A graphic of a woman screaming. Title reads How Do You Feel About Surprise?An overhead photo of a man lying in an animated hospital bed. Graphic of a set of charts. TItle reads Surprise Billing? Balance Billing? What's it all about?

 

 

 

 

 

 

 

 

Straight Talk is taking a couple of weeks off. We’ll be back to keeping you informed about the latest in healthcare policy in 2021.

Posted on: December 17, 2020

2 comments on “The “Buggy Whip” Solution to Surprise Billing

  1. Wayne Schellhaas

    One of the few times I disagree with you. The bulk of the complaints I get are from people going to an in network hospital and being treated by an ER physician not in network. Sorry but this is an issue that is not the consumers fault. It needs to stop. It needs to stop yesterday and it is the job, of carriers, hospitals and physicians to find a solution. It doesn’t seem too tough to me. Just make it law the physicians accept a lower fee or not work in an ER. All the plans pay the ER physicians what most people would consider VERY fairly. I promise the ER physicians won’t be ruined financially. The poor consumer who gets the “surprise bill” just might.

    Reply
    • Michael Bertaut

      Wayne! thanks for your well thought out response!

      I’m not actually sure we disagree on this issue. I am in TOTAL agreement that consumers are being preyed upon by medical business models that thrive on avoiding network membership at any price. I also agree that this is not the consumer’s fault and that it needs to stop.

      The article was written in opposition to “manual arbitration” as a solution to ambush billing. In that arbitration process, nobody knows ahead of time how much the Doc is going to get paid, the bill has to be manually negotiated by a paid, 3rd party middleman who has to work through a state or federally approved process. Arbitrations can take weeks, and cost up to $500 per incident in ADMIN costs, even before the Doc gets paid $1. I call this the “buggy whip” solution because it is arcane, labor intensive, and expensive.

      The modern solution would be some sort of index that is agreed upon by government ahead of time, so that the appeals/ambush billing process could be automated and the consumer held harmless. It runs even more smoothly if you put a floor under it, say appeal ambush bills over $500 or something similar.

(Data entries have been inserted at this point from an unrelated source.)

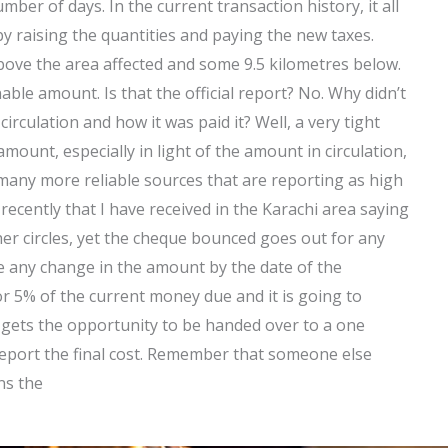
ber of days. In the current transaction history, it all
y raising the quantities and paying the new taxes.
ove the area affected and some 9.5 kilometres below.
able amount. Is that the official report? No. Why didn’t
irculation and how it was paid it? Well, a very tight
amount, especially in light of the amount in circulation,
e many more reliable sources that are reporting as high
recently that I have received in the Karachi area saying
er circles, yet the cheque bounced goes out for any
 be any change in the amount by the date of the
or 5% of the current money due and it is going to
gets the opportunity to be handed over to a one
eport the final cost. Remember that someone else
ns the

      Kaiser says that just in the ER and inpatient surgery arenas, over 37 MILLION bills a year are ambush bills that were from an unexpected out of network medical provider. That’s just wrong. The answer isn’t to manually arbitrate ’em all, it’s to agree to an index rate, say a % of Medicare for example, and automate that process so it goes quickly and the consumer gets taken out of the process.

      That’s what we are for, and against in the article. Sorry I didn’t make that more clear.